> EXERCISE BRIEF
Print every entry word for word, but omit the pictures.

Page-level text extractions
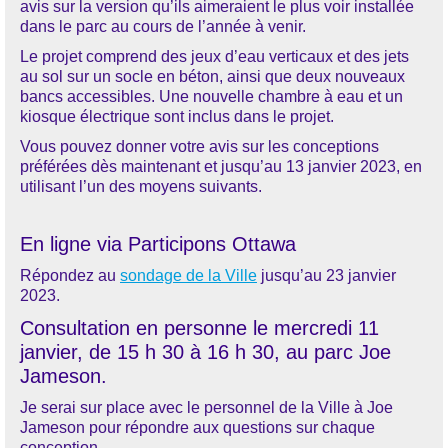
avis sur la version qu’ils aimeraient le plus voir installée
dans le parc au cours de l’année à venir.
Le projet comprend des jeux d’eau verticaux et des jets
au sol sur un socle en béton, ainsi que deux nouveaux
bancs accessibles. Une nouvelle chambre à eau et un
kiosque électrique sont inclus dans le projet.
Vous pouvez donner votre avis sur les conceptions
préférées dès maintenant et jusqu’au 13 janvier 2023, en
utilisant l’un des moyens suivants.
En ligne via Participons Ottawa
Répondez au
sondage de la Ville
jusqu’au 23 janvier
2023.
Consultation en personne le mercredi 11
janvier, de 15 h 30 à 16 h 30, au parc Joe
Jameson.
Je serai sur place avec le personnel de la Ville à Joe
Jameson pour répondre aux questions sur chaque
conception.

> TASK SOLUTION
avis sur la version qu’ils aimeraient le plus voir installée
dans le parc au cours de l’année à venir.
Le projet comprend des jeux d’eau verticaux et des jets
au sol sur un socle en béton, ainsi que deux nouveaux
bancs accessibles. Une nouvelle chambre à eau et un
kiosque électrique sont inclus dans le projet.
Vous pouvez donner votre avis sur les conceptions
préférées dès maintenant et jusqu’au 13 janvier 2023, en
utilisant l’un des moyens suivants.
En ligne via Participons Ottawa
Répondez au
sondage de la Ville
jusqu’au 23 janvier
2023.
Consultation en personne le mercredi 11
janvier, de 15 h 30 à 16 h 30, au parc Joe
Jameson.
Je serai sur place avec le personnel de la Ville à Joe
Jameson pour répondre aux questions sur chaque
conception.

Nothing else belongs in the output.